So what if it's a little crazy?! I called my clothing brand Kooky after all, I AM a little crazy and I'm quite happy with that... who wants to be normal any way? Normal is predictable. Normal is knowing what you're going to get every day. Normal is 9 to 5 desk job, breakfast at 7am, coffee at 11am,  Emmerdale, oven chips and hair straighteners, and that just isn't me.
And apart from all that, who hasn't, at some point, said 'I was in two minds about it' or 'Part of me wants to'? Who hasn't laid awake wishing their head would just shut up for a moment? All I've done is taken this on a step and created characters around the parts of me that have little subconscious arguments with each other every time I need to make a decision. It's more of a creative process than a schizophrenic one. I can safely say this now because, having created the characters, far from feeling like I've lost control of them, I have in fact felt like I am far more IN control!

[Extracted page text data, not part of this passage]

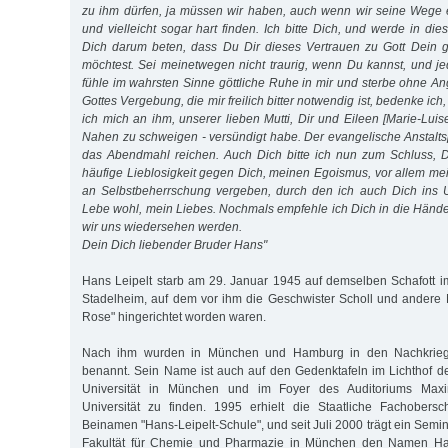
zu ihm dürfen, ja müssen wir haben, auch wenn wir seine Wege 
und vielleicht sogar hart finden. Ich bitte Dich, und werde in die
Dich darum beten, dass Du Dir dieses Vertrauen zu Gott Dein 
möchtest. Sei meinetwegen nicht traurig, wenn Du kannst, und jed
fühle im wahrsten Sinne göttliche Ruhe in mir und sterbe ohne An
Gottes Vergebung, die mir freilich bitter notwendig ist, bedenke ic
ich mich an ihm, unserer lieben Mutti, Dir und Eileen [Marie-Lui
Nahen zu schweigen - versündigt habe. Der evangelische Anstaltspfa
das Abendmahl reichen. Auch Dich bitte ich nun zum Schluss, 
häufige Lieblosigkeit gegen Dich, meinen Egoismus, vor allem m
an Selbstbeherrschung vergeben, durch den ich auch Dich ins U
Lebe wohl, mein Liebes. Nochmals empfehle ich Dich in die Hände 
wir uns wiedersehen werden.
Dein Dich liebender Bruder Hans"
Hans Leipelt starb am 29. Januar 1945 auf demselben Schafott 
Stadelheim, auf dem vor ihm die Geschwister Scholl und andere 
Rose" hingerichtet worden waren.
Nach ihm wurden in München und Hamburg in den Nachkriegs
benannt. Sein Name ist auch auf den Gedenktafeln im Lichthof d
Universität in München und im Foyer des Auditoriums Ma
Universität zu finden. 1995 erhielt die Staatliche Fachober
Beinamen "Hans-Leipelt-Schule", und seit Juli 2000 trägt ein Sem
Fakultät für Chemie und Pharmazie in München den Namen Han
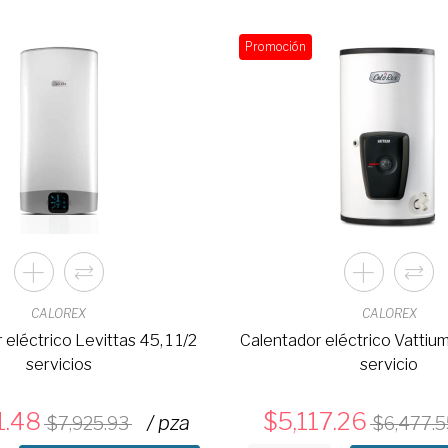
Promoción
CALOREX
CALOREX
eléctrico Levittas 45, 1 1/2
Calentador eléctrico Vattium 
servicios
servicio
1.48
5,117.26
/ pza
7,925.93
6,477.5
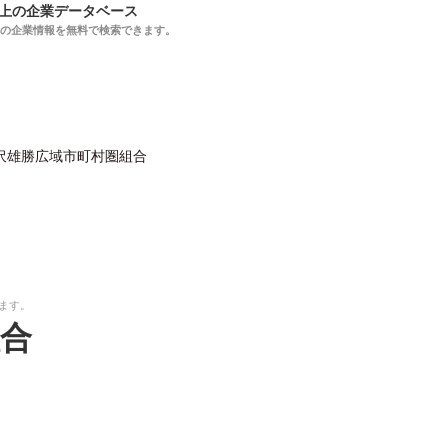
以上の企業データベース
上の企業情報を無料で検索できます。
沢雄勝広域市町村圏組合
ます。
合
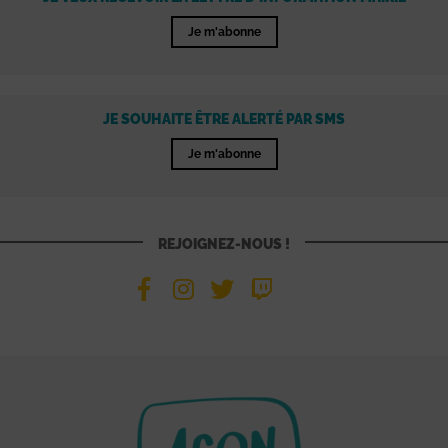
Je m'abonne
JE SOUHAITE ÊTRE ALERTÉ PAR SMS
Je m'abonne
REJOIGNEZ-NOUS !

The outcome of this process has been to separate my thoughts into sections and then understand where each one is coming from. It's felt like I've taken the confusing ball of conflicting thoughts, pulled out strands and ironed them flat so they're all nicely lined up instead of knotted in a big messy tangle!
The next step my therepist suggested, was to actually talk to each character in turn. Ok, so now I really DID feel crazy:
'Hi me!'
'Oh, hello me, how are we?'
'We're not too bad... fancy a chat?'
'Well, yes why not I haven't had a proper chat with myself in a while!'
Hmmm, you get the picture. Glad I did this when I was on my own with nobody watching!

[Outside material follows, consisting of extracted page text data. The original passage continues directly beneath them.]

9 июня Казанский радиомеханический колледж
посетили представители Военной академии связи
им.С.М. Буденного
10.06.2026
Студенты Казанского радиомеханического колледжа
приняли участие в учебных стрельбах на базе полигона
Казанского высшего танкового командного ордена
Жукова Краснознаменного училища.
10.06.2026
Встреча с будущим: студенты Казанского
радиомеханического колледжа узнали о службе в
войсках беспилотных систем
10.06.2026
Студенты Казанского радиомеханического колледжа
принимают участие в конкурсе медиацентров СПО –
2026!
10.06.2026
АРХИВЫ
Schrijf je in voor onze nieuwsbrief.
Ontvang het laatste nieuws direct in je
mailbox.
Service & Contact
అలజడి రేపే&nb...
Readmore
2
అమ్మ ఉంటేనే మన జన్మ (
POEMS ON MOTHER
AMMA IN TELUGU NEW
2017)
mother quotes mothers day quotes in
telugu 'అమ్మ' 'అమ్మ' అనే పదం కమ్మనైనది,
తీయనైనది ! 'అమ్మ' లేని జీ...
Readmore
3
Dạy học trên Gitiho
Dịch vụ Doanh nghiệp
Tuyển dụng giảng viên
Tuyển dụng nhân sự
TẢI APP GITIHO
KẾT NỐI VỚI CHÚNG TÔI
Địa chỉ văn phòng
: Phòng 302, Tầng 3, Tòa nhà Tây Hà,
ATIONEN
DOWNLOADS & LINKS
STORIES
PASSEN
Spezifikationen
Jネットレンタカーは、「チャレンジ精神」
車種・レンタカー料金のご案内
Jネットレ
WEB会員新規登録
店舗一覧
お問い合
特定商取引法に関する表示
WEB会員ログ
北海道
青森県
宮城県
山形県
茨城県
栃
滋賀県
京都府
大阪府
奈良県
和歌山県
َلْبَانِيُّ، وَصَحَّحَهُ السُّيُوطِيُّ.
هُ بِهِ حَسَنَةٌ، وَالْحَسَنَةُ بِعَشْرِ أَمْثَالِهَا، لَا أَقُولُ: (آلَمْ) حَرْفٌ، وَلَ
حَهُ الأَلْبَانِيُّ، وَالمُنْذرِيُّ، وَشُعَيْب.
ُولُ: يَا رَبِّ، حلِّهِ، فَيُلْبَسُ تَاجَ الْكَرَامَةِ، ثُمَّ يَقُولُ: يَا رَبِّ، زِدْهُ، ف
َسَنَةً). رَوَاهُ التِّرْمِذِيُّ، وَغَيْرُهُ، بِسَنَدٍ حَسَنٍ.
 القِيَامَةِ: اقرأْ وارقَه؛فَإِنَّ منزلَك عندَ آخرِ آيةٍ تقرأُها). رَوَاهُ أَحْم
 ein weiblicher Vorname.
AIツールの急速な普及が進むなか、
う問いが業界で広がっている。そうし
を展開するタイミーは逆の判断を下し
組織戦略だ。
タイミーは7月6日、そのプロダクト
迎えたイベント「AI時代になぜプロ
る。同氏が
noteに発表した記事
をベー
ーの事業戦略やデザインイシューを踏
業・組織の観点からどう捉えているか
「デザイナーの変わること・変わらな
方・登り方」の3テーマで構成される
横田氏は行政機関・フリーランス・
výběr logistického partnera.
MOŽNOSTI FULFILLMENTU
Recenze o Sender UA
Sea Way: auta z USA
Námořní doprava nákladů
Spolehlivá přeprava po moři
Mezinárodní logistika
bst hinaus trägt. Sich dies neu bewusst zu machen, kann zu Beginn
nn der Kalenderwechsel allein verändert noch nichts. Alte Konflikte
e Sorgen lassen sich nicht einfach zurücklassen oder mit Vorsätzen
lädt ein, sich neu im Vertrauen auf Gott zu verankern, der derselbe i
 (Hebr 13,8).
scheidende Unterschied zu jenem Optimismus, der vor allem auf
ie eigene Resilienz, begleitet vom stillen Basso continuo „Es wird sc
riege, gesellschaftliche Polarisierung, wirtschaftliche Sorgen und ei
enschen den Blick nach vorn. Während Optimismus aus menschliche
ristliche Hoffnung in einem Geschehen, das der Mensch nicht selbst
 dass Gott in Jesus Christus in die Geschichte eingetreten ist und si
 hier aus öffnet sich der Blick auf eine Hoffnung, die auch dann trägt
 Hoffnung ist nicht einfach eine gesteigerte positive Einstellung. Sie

And yet, despite how utterly ridiculous this sounds, I honestly have discovered things in doing it, that I had never understood about myself before!
I found that I am angry at my inner angel- she doesn't care about me, she only cares about making everyone else happy and I am tired of putting myself aside and spending all my energy worrying about what everyone else thinks. So we came to a decision that though I still need her because her selflessness gives me bravery and conscience, we are going to try and think of ME first sometimes, avoiding the massive guilt complex I usually get when doing this.
I found that my daydream character is not a stupid, giggly, unicorns kind of girl after all- she's actually pretty straight talking- she just wants to dream about cool shit... and to be honest, so do I. After all, it's up to me to chase the dreams if I want to- she doesn't do the future, she just does the dreaming.
I found that my depression (now called Miss Darcy after Mr Darcy from Pride and Prejudice) carries around all the hurt I have ever felt and because of this I try to shut her out and ignore her. All she wants is to be acknowledges and accepted, and we made a compromise that I would listen if she needed to be heard, as long as she wouldn't get her nails in and cling on, not allowing me to let go of feeling miserable.
And finally I found that I never really believed in the sexual part of me, who is now called 'Lady'. There she is, this fantastic, confident, sexy woman who lives to make herself happy, and I have consistantly ignored her in favour of the more negative sides of myself. She simply asked me to have belief in her.
But mostly, having these imaginary conversations has allowed me to accept that each one of these characters is ME. I AM the selfless angel, I AM the daydreamer, I AM the angry, acheing depressive and more importantly, I AM the sexy woman who believes in herself!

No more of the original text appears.